Tuesday, May 23, 2006

How to Get Out of Debt on a Fixed Income

Debt elimination is challenging. it is even more challenging if you have little to no disposable income left over at the end of the month. If you are struggling to pay down overwhelming credit card debt, you must change your borrowing and purchasing habits. In addition, you must take a strong look at your monthly expenses.

Instructions

    1

    Calculate your disposable income. This is the amount you have left over at the end of the month after you make all monthly payments. To find this figure, subtract the sum of all monthly bills (credit-reportable) from your net monthly income. This is the amount you have left over for food, clothing and miscellaneous expenses. If this figure is close to zero (or below zero), you will need to consider bankruptcy.

    2

    Review three months of bank statements. Look for areas to cut back. The easiest areas to cut back are entertainment and eating out expenses. If you are really struggling, you should eliminate these expenses entirely. Consider shopping at a discount grocery store.

    3

    Speak with a credit counselor. Do not sign an agreement, just go in for an initial consultation. Use the National Foundation for Credit Counseling website to find an authorized agent near you (see Resources). This is a reputable association that approves ethical credit counseling firms.

    4

    Consider debt settlement if your disposable income is still not enough to pay extra against your bills.
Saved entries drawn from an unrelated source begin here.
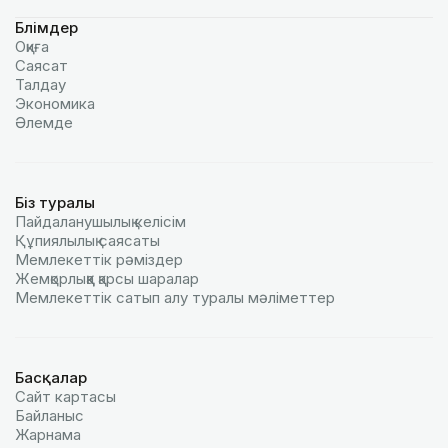
Бөлімдер
Оқиға
Саясат
Талдау
Экономика
Әлемде
Біз туралы
Пайдаланушылық келiciм
Құпиялылық саясаты
Мемлекеттік рәміздер
Жемқорлыққа қарсы шаралар
Мемлекеттік сатып алу туралы мәлiметтер
Басқалар
Сайт картасы
Байланыс
Жарнама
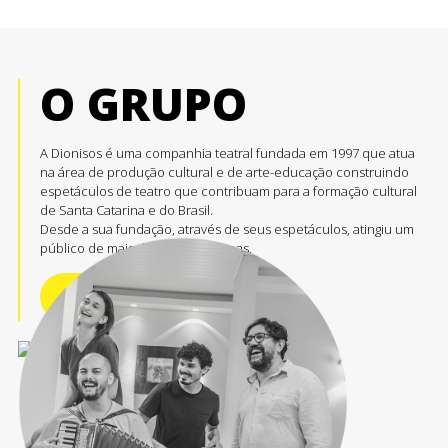
O GRUPO
A Dionisos é uma companhia teatral fundada em 1997 que atua
na área de produção cultural e de arte-educação construindo
espetáculos de teatro que contribuam para a formação cultural
de Santa Catarina e do Brasil.
Desde a sua fundação, através de seus espetáculos, atingiu um
público de mais de 500 mil pessoas.
Conheça mais +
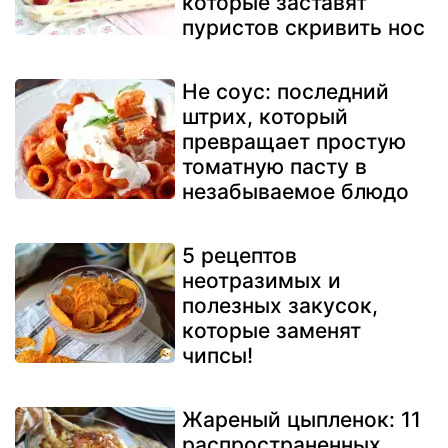
которые заставят
пуристов скривить нос
Не соус: последний
штрих, который
превращает простую
томатную пасту в
незабываемое блюдо
5 рецептов
неотразимых и
полезных закусок,
которые заменят
чипсы!
Жареный цыпленок: 11
распространенных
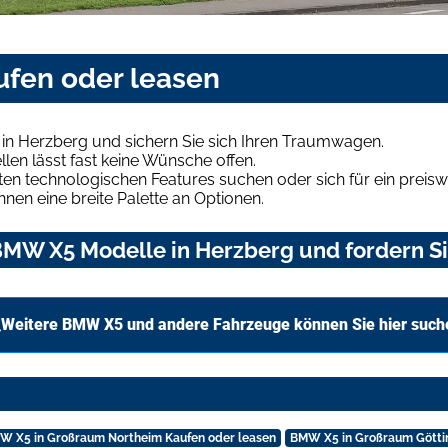
fen oder leasen
n Herzberg und sichern Sie sich Ihren Traumwagen.
len lässt fast keine Wünsche offen.
en technologischen Features suchen oder sich für ein preiswe
hnen eine breite Palette an Optionen.
MW X5 Modelle in Herzberg und fordern Si
Weitere BMW X5 und andere Fahrzeuge können Sie hier such
W X5 in Großraum Northeim Kaufen oder leasen
BMW X5 in Großraum Götti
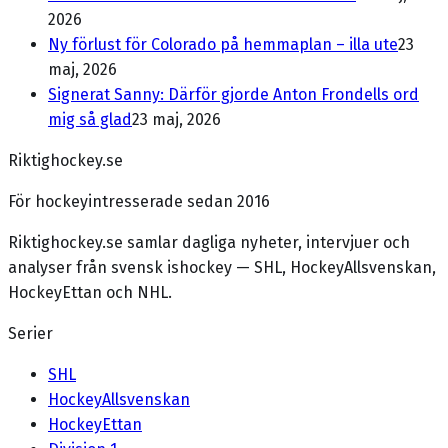
2026
Ny förlust för Colorado på hemmaplan – illa ute
23
maj, 2026
Signerat Sanny: Därför gjorde Anton Frondells ord
mig så glad
23 maj, 2026
Riktighockey.se
För hockeyintresserade sedan 2016
Riktighockey.se samlar dagliga nyheter, intervjuer och
analyser från svensk ishockey — SHL, HockeyAllsvenskan,
HockeyEttan och NHL.
Serier
SHL
HockeyAllsvenskan
HockeyEttan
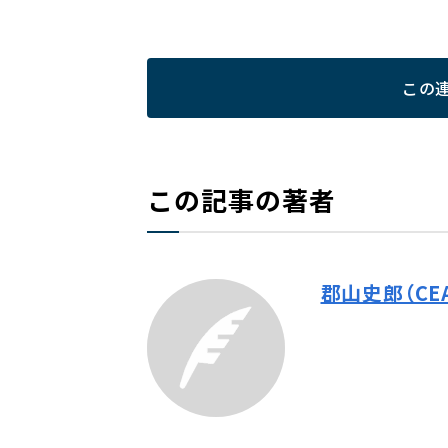
この
この記事の著者
郡山史郎（CE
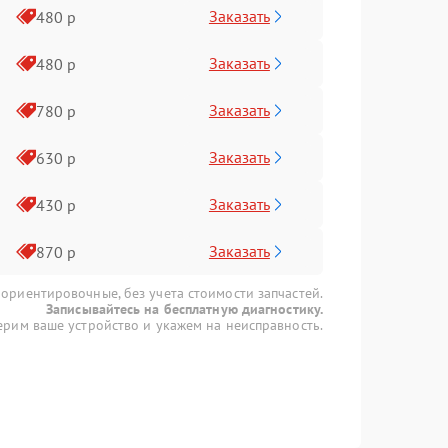
Заказать
480 р
Заказать
480 р
Заказать
780 р
Заказать
630 р
Заказать
430 р
Заказать
870 р
 ориентировочные, без учета стоимости запчастей.
Записывайтесь на бесплатную диагностику.
рим ваше устройство и укажем на неисправность.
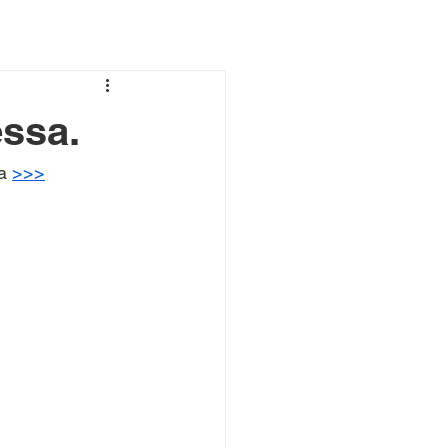
essa.
a 
>>>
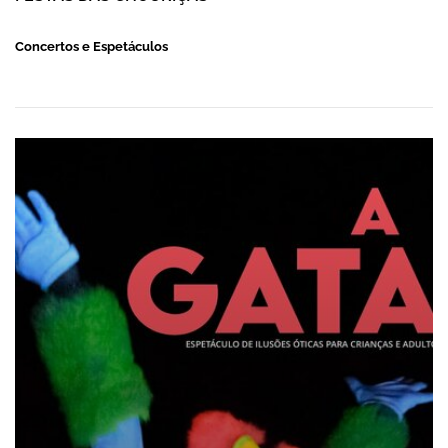
Concertos e Espetáculos
ESPETÁCULO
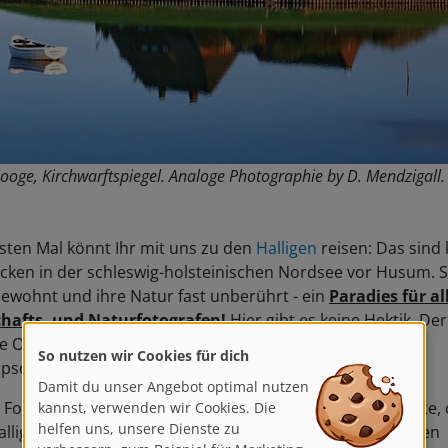
Hooge, Kirchwarftspiegel. Analoge Photographie by D. Mendzigall.
sten Mal könnt Ihr mit uns zu den
Halligen
reisen: Das sind 
cken in der schleswig-holsteinischen Nordsee vor Husum. S
ewohnt und ihre Natur fast unberührt - ein
Paradies für al
hafts- und Naturfotografen!
Hier gibt es keine Hektik. Der
e Ort für eine langsame Fotografie, ohne Druck und
So nutzen wir Cookies für dich
pschuss-Stress.
Damit du unser Angebot optimal nutzen
Fotoreisen führen uns auf die Hallig Langeneß, die größte,
kannst, verwenden wir Cookies. Die
helfen uns, unsere Dienste zu
lligen. Auf den Salzwiesen im Osten der Insel gibt es jeden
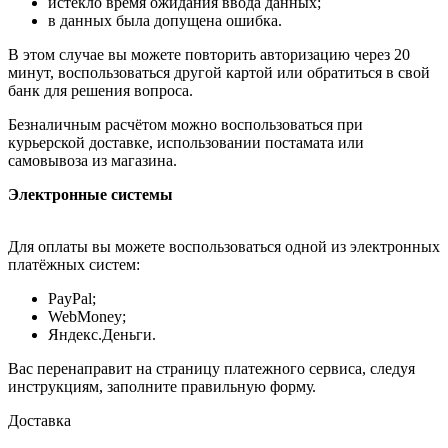
истекло время ожидания ввода данных;
в данных была допущена ошибка.
В этом случае вы можете повторить авторизацию через 20
минут, воспользоваться другой картой или обратиться в свой
банк для решения вопроса.
Безналичным расчётом можно воспользоваться при
курьерской доставке, использовании постамата или
самовывоза из магазина.
Электронные системы
Для оплаты вы можете воспользоваться одной из электронных
платёжных систем:
PayPal;
WebMoney;
Яндекс.Деньги.
Вас перенаправит на страницу платежного сервиса, следуя
инструкциям, заполните правильную форму.
Доставка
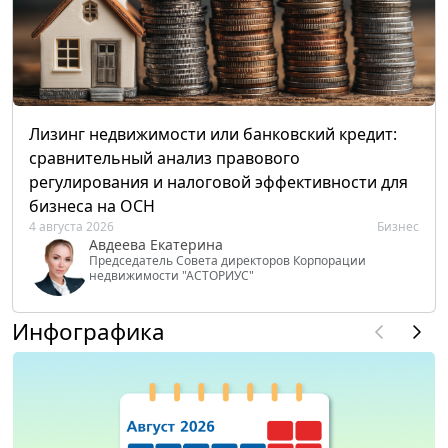
Лизинг недвижимости или банковский кредит:
сравнительный анализ правового
регулирования и налоговой эффективности для
бизнеса на ОСН
4 августа 2026
Бизнес
Авдеева Екатерина
Председатель Совета директоров Корпорации
недвижимости "АСТОРИУС"
Инфографика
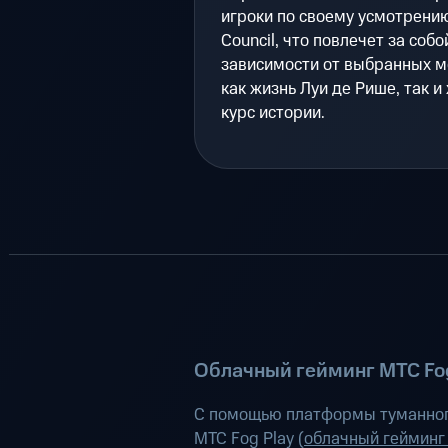
игроки по своему усмотрени
Council, что повлечет за соб
зависимости от выбранных м
как жизнь Луи де Рише, так и
курс истории.
Облачный гейминг МТС Fog
С помощью платформы туманног
МТС Fog Play (
облачный гейминг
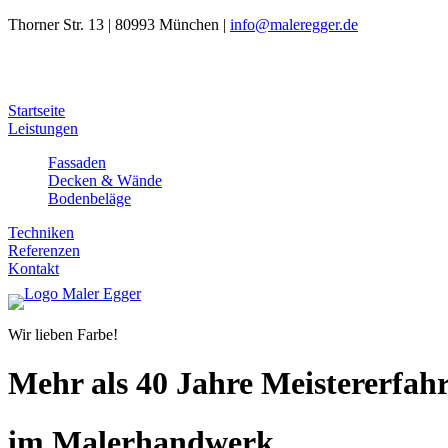
Thorner Str. 13 | 80993 München |
info@maleregger.de
Startseite
Leistungen
Fassaden
Decken & Wände
Bodenbeläge
Techniken
Referenzen
Kontakt
Wir lieben Farbe!
Mehr als 40 Jahre Meistererfah
im Malerhandwerk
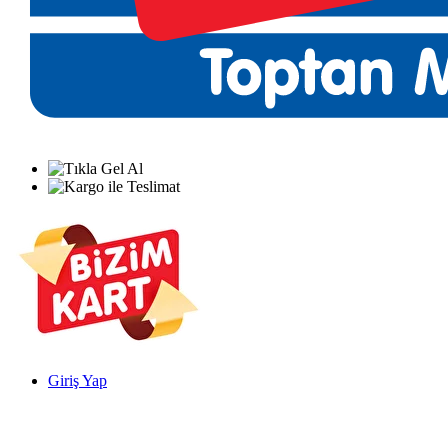
Giriş Yap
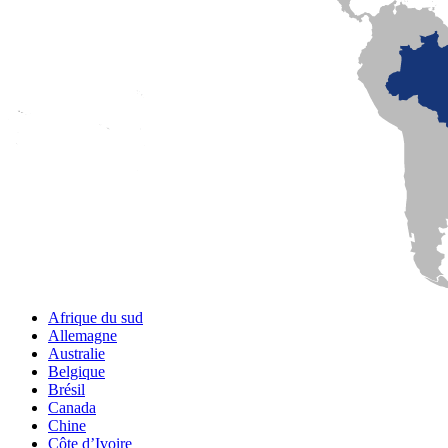
Afrique du sud
Allemagne
Australie
Belgique
Brésil
Canada
Chine
Côte d’Ivoire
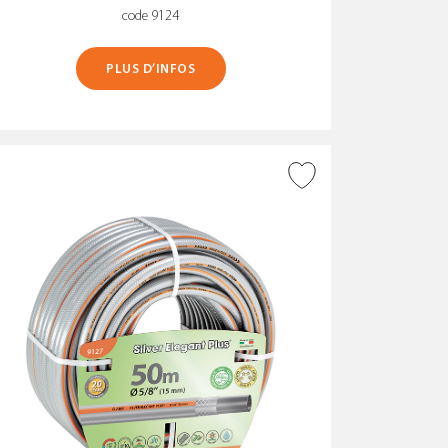
code 9124
PLUS D’INFOS
AJOUTER À LA WISHLIST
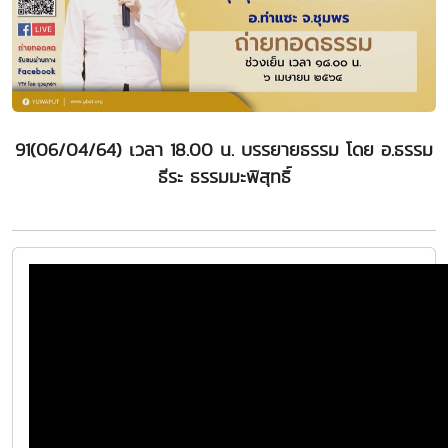
91(06/04/64) เวลา 18.00 น. บรรยายธรรม โดย อ.ธรรม
ธีระ ธรรมมะพิสุทธิ์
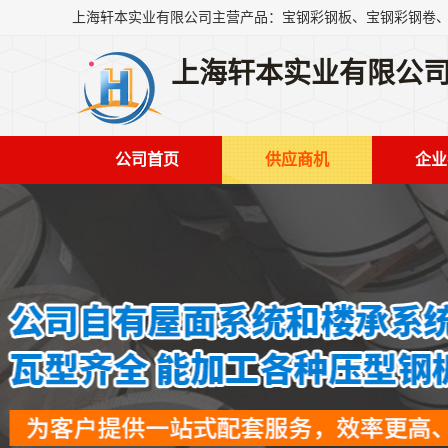
上海轩本实业有限公
公司首页
供应商机
企业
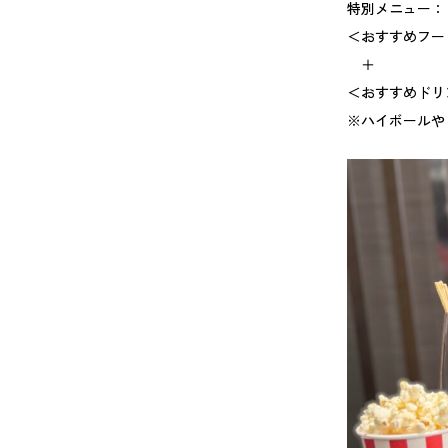
特別メニュー：
＜おすすめフー
＋
＜おすすめドリンク
※ハイボールや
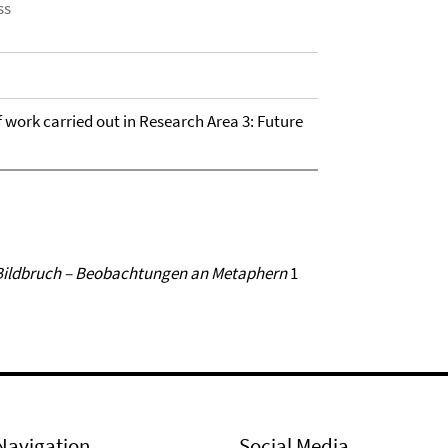
ss
of work carried out in Research Area 3: Future
Bildbruch – Beobachtungen an Metaphern
1
Navigation
Social Media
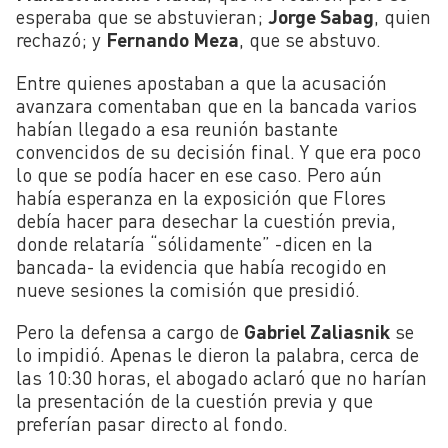
esperaba que se abstuvieran;
Jorge Sabag
, quien
rechazó; y
Fernando Meza
, que se abstuvo.
Entre quienes apostaban a que la acusación
avanzara comentaban que en la bancada varios
habían llegado a esa reunión bastante
convencidos de su decisión final. Y que era poco
lo que se podía hacer en ese caso. Pero aún
había esperanza en la exposición que Flores
debía hacer para desechar la cuestión previa,
donde relataría “sólidamente” -dicen en la
bancada- la evidencia que había recogido en
nueve sesiones la comisión que presidió.
Pero la defensa a cargo de
Gabriel Zaliasnik
se
lo impidió. Apenas le dieron la palabra, cerca de
las 10:30 horas, el abogado aclaró que no harían
la presentación de la cuestión previa y que
preferían pasar directo al fondo.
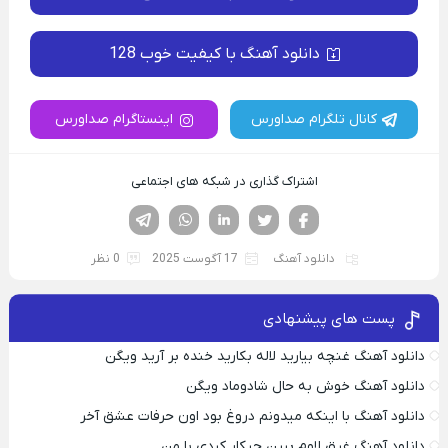
دانلود آهنگ با کیفیت خوب 128
کانال تلگرام صداورس
اینستاگرام صداورس
اشتراک گذاری در شبکه های اجتماعی
فیسوک
تویتر
لینکدین
واتساپ
تلگرام
دانلود آهنگ
17 آگوست 2025
0 نظر
پست های پیشنهادی
دانلود آهنگ غنچه بیارید لاله بکارید خنده بر آرید ویگن
دانلود آهنگ خوش به حال شادوماد ویگن
دانلود آهنگ با اینکه میدونم دروغ بود اون حرفات عشق آخر
دانلود آهنگ غرق لاوم ببین چیکار کردی با من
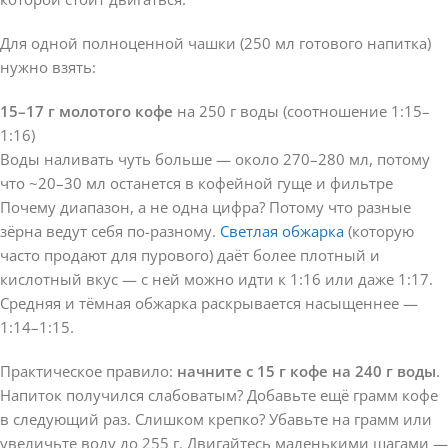
Для одной полноценной чашки (250 мл готового напитка)
нужно взять:
15–17 г молотого кофе
на 250 г воды (соотношение 1:15–
1:16)
Воды наливать чуть больше — около 270–280 мл, потому
что ~20–30 мл останется в кофейной гуще и фильтре
Почему диапазон, а не одна цифра? Потому что разные
зёрна ведут себя по-разному.
Светлая обжарка
(которую
часто продают для пурового) даёт более плотный и
кислотный вкус — с ней можно идти к 1:16 или даже 1:17.
Средняя и тёмная обжарка раскрывается насыщеннее —
1:14–1:15.
Практическое правило:
начните с 15 г кофе на 240 г воды
.
Напиток получился слабоватым? Добавьте ещё грамм кофе
в следующий раз. Слишком крепко? Убавьте на грамм или
увеличьте воду до 255 г. Двигайтесь маленькими шагами —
Debt settlement will negatively affect your credit score, but it will reduce the principal balances of your accounts, thereby reducing your payments.

    5

    Pay additional payments against the highest-interest credit card first if you increase your disposable income enough. Make minimum payments on all other bills. Depending on your disposable income, this may be a long process. However, this process will not hurt your credit, like debt settlement, credit counseling or bankruptcy will.